To share a snapshot to a different region, you simply copy it and put the new region as the destination. If the Aurora cluster is encrypted, then all the backups will be too. As Key Management Service (KMS) keys are region-specific, the snapshot will need to be encrypted with a KMS key from the target region before you can copy it. Once the snapshot has been copied, you can use it to create a new Aurora cluster in the new region.
The snapshots do not automatically expire, so you will need to manually delete them to clear space if required; however, you must ensure the transfer has been completed fully before deleting the source snapshot, as its removal while the cross-region transfer is taking place can cause it to fail.
You can also share a snapshot with other AWS accounts within the same region. You can share an unencrypted snapshot publicly, which means any other AWS accounts can access it. If you wish to share an encrypted snapshot, you must also share the KMS key it was encrypted with to the other account. For security reasons, you cannot share an encrypted snapshot that was encrypted with the account default KMS key as this may grant access to decrypt other databases or systems that used the same key. By default, you can share a snapshot with up to 20 other AWS accounts.
If you wish to share with a different account in a different region, you must take a two-step approach, by doing either of the following:
Now we've learned how to work with Aurora backups, let's learn how to migrate an RDS database to Aurora.
Amazon Aurora is fully compatible with RDS MySQL and PostgreSQL. This means you can quickly and easily migrate from RDS to Aurora with minimal downtime. An RDS instance allows you to create an Aurora read replica instance that is solely designed for you to migrate.
When you first create an Aurora read replica, AWS takes a snapshot of your RDS instance and copies this to Aurora.
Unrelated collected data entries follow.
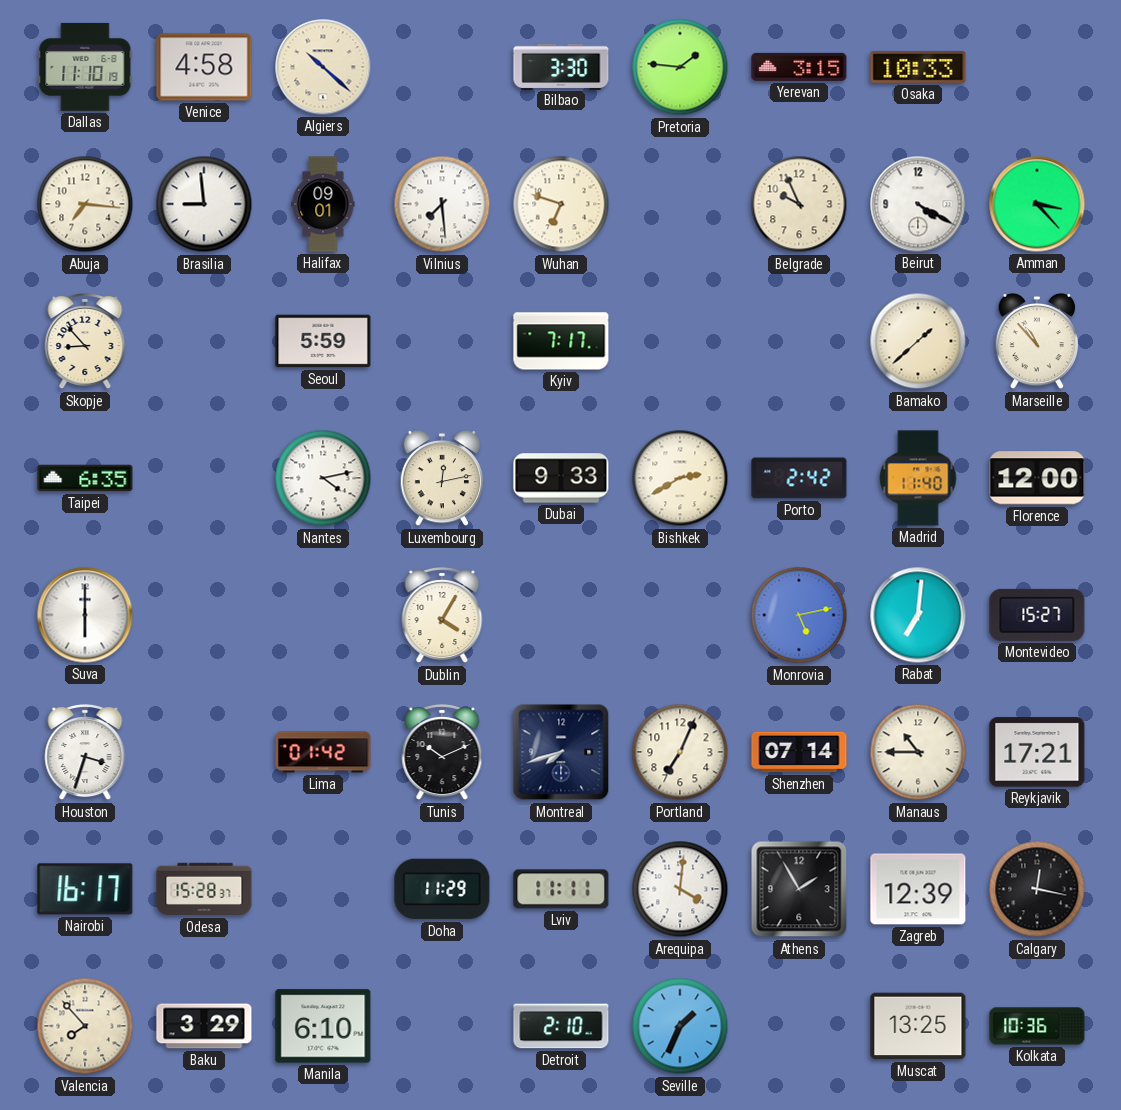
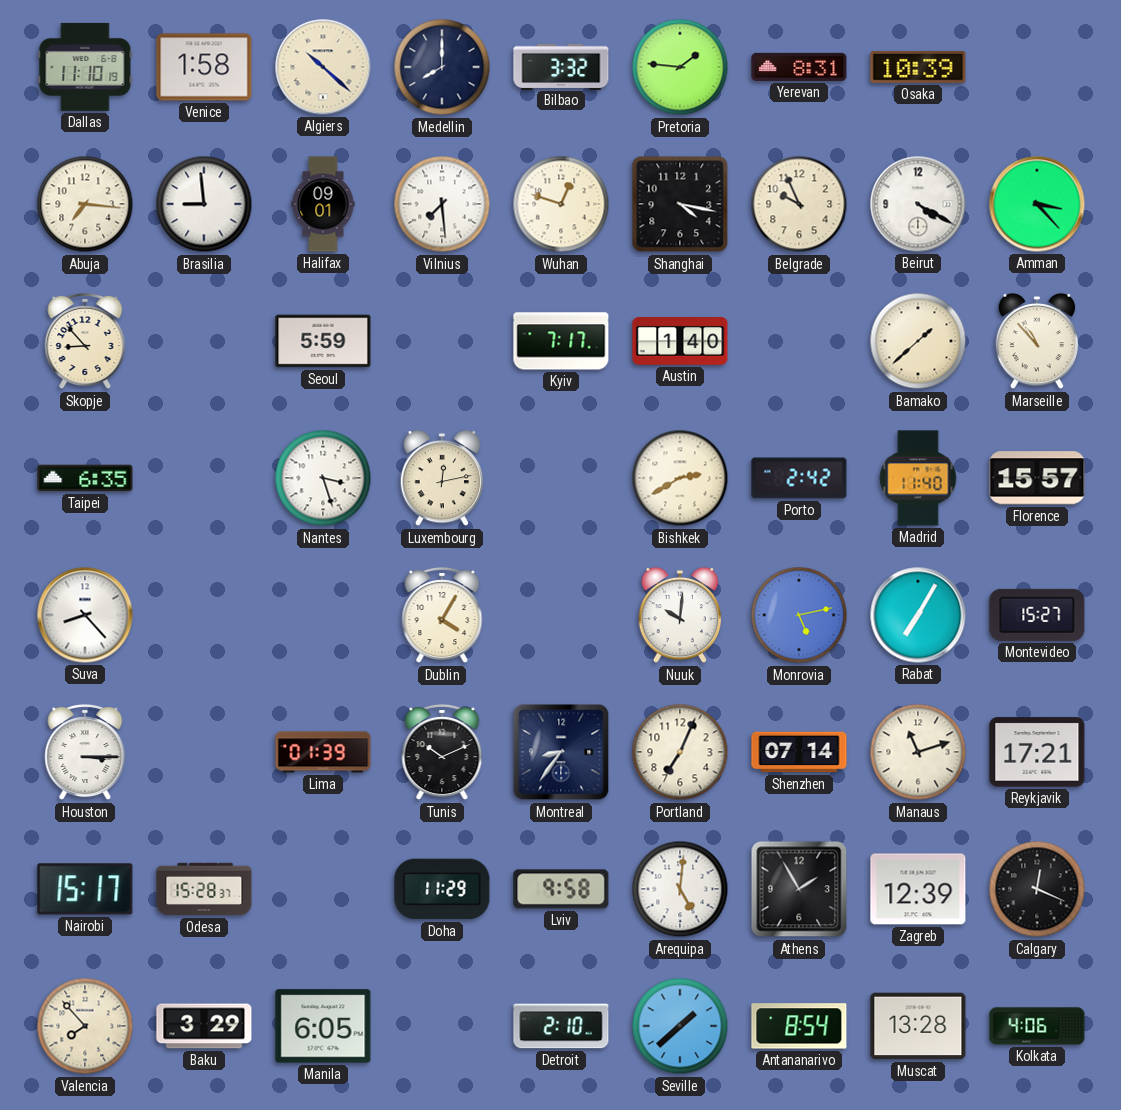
Venice: 4:58 -> 1:58
Medellin: none -> 8:00
Bilbao: 3:30 -> 3:32
Yerevan: 3:15 -> 8:31
Osaka: 10:33 -> 10:39
Wuhan: 6:48 -> 12:48
Shanghai: none -> 4:17
Austin: none -> 1:40
Nantes: 4:13 -> 3:27
Dubai: 9:33 -> none
Florence: 12:00 -> 15:57
Suva: 6:00 -> 8:23
Nuuk: none -> 10:01
Rabat: 7:01 -> 7:05
Houston: 3:33 -> 3:15
Lima: 01:42 -> 01:39
Montreal: 7:42 -> 8:36
Manaus: 10:45 -> 11:12
Nairobi: 16:17 -> 15:17
Lviv: 11:11 -> 9:58
Arequipa: 4:01 -> 5:01
Calgary: 12:17 -> 12:19
Manila: 6:10 -> 6:05
Seville: 1:34 -> 1:38
Antananarivo: none -> 8:54
Muscat: 13:25 -> 13:28
Kolkata: 10:36 -> 4:06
This can take some time, several hours per tebibyte. When the read replica is created, RDS will start sending the transaction logs to Aurora so that the data is updated. This is an asynchronous replication, which means that the databases will not always be in sync, and at busy times you can get lag drift. You should monitor the lag and when it is at zero, you can promote the Aurora read replica to become a standalone Aurora cluster. At this point, you can switch the application to use the new Aurora cluster and you can delete the RDS database.
Backtrack
Aurora MySQL offers a feature called Backtrack, which lets you rewind a database to a prior point in time without having to restore the entire database. If you are used to working with Oracle databases, you can consider it as a similar feature to Oracle Flashback. You can enable Backtrack at any time by setting the Backtrack window for your database. Backtrack has a maximum window of 72 hours.
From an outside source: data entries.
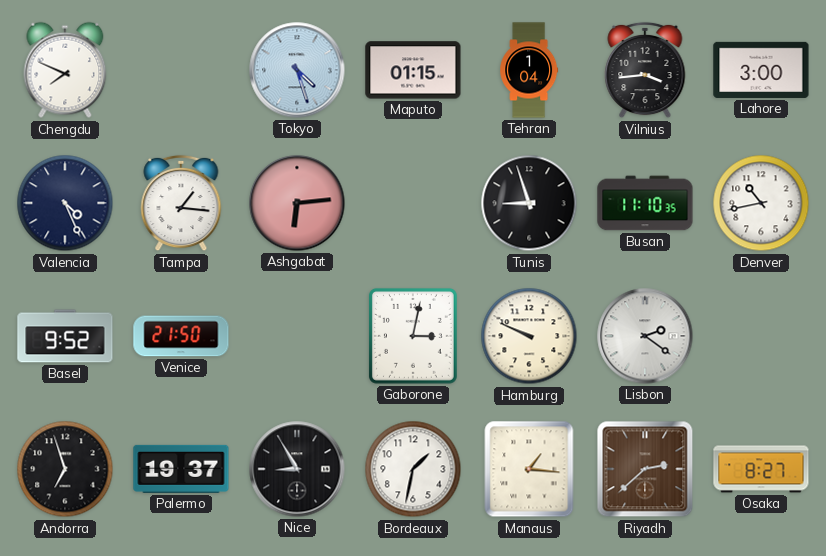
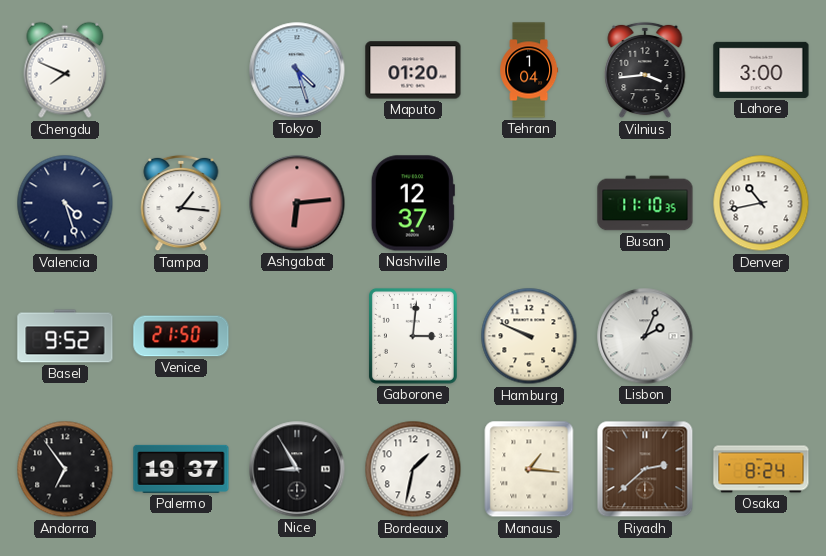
Maputo: 01:15 -> 01:20
Valencia: 4:26 -> 4:27
Nashville: none -> 12:37
Tunis: 8:57 -> none
Gaborone: 3:02 -> 3:01
Lisbon: 2:21 -> 2:04
Andorra: 6:57 -> 6:54
Osaka: 8:27 -> 8:24
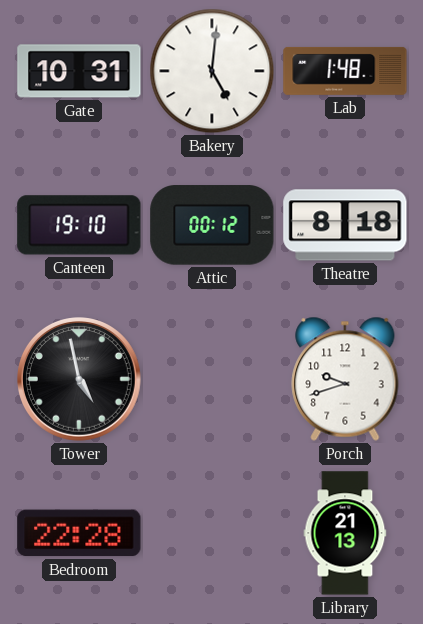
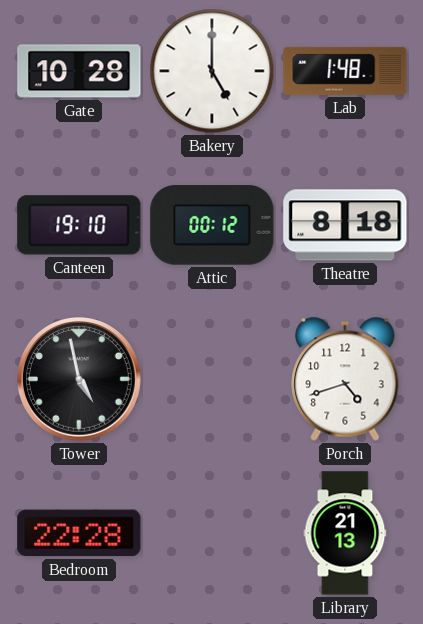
Gate: 10:31 -> 10:28
Bakery: 5:01 -> 5:00
Porch: 9:42 -> 4:42
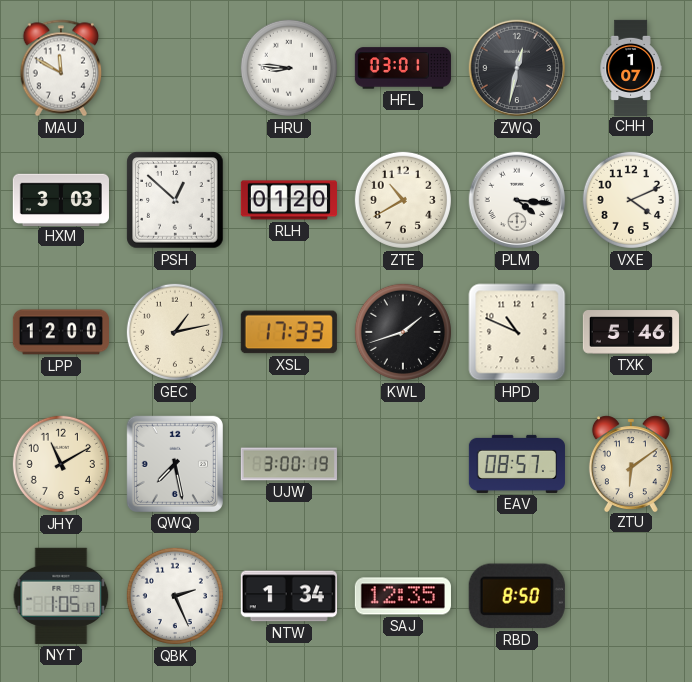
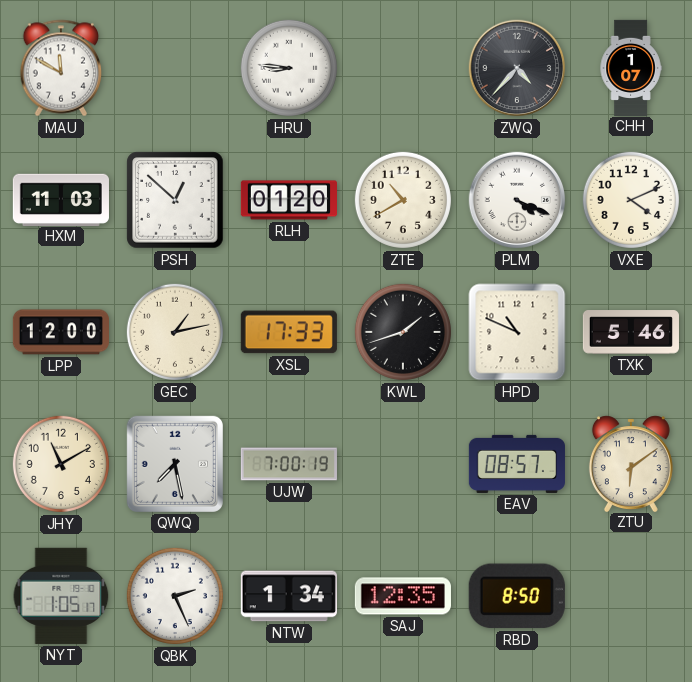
HFL: 03:01 -> none
ZWQ: 12:32 -> 4:37
HXM: 3:03 -> 11:03
PLM: 4:16 -> 4:19
UJW: 3:00 -> 7:00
If you need to rewind the database, you can choose the exact moment at any time in your Backtrack window and the database will be put back as it was.
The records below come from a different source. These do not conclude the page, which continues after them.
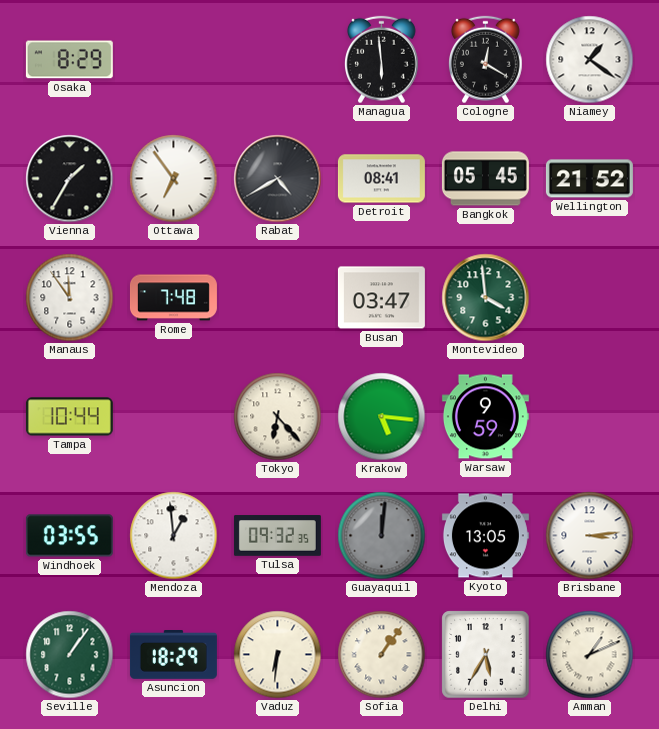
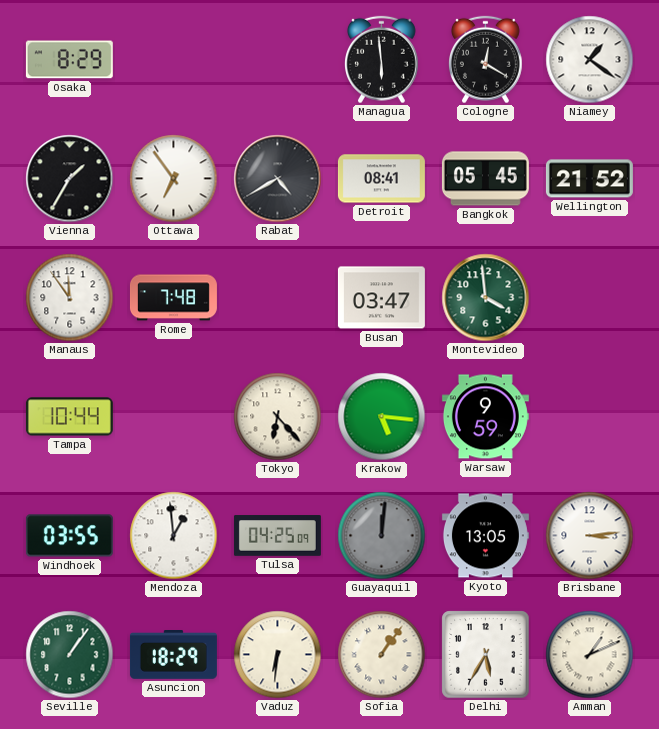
Tulsa: 09:32 -> 04:25
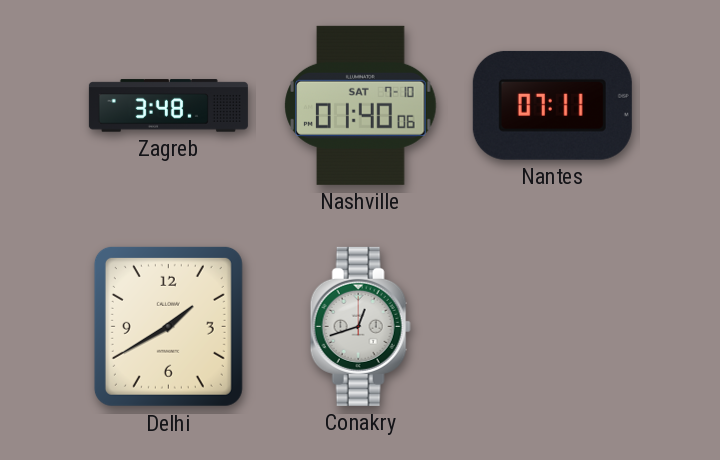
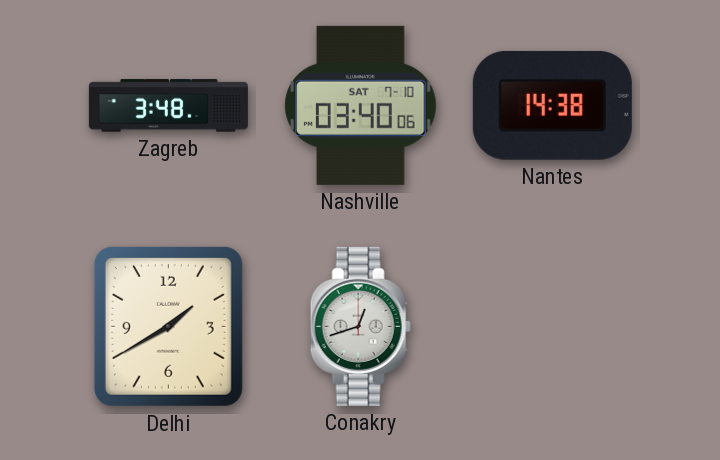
Nashville: 01:40 -> 03:40
Nantes: 07:11 -> 14:38
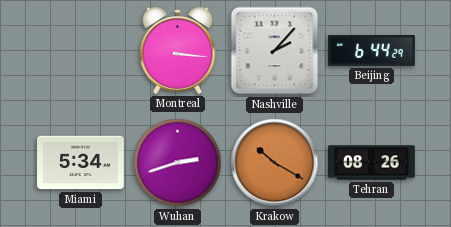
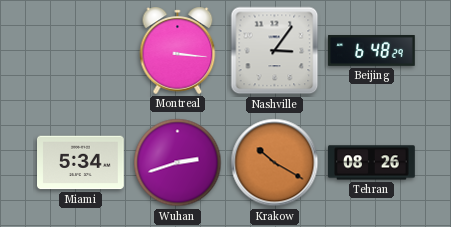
Nashville: 2:07 -> 3:06
Beijing: 6:44 -> 6:48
After migrating from RDS to Aurora, you can take advantage of two Aurora-specific features that do not exist in RDS: Global Database and Serverless. Let's learn about them now.
Aurora offers two advanced features that can make a huge difference for certain use cases. In particular, customers who have a worldwide customer base can use Global Database options to reduce the latency between the database and applications around the world, improving performance. Customers with unpredictable or intermittent workloads can benefit from Aurora Serverless, where they can use a database without having to define the compute. Let's start by looking at Aurora Global Database in more depth.
Aurora Global Database allows you to create a cross-region Aurora cluster where you can send read requests all over the world. This allows you to have read replicas in the same regions as your applications and users to greatly reduce latency times and improve the performance of your applications.
Aurora Global Database can also offer rapid recovery from a region outage, as any of the secondary/read regions can be promoted to a primary writer region in under a minute.
There is no performance impact in enabling Global Database as the replication is handled at the cluster volume layer. The cross-region replication is asynchronous but typically suffers lag times of under a second, making it a good solution for read-heavy global workloads.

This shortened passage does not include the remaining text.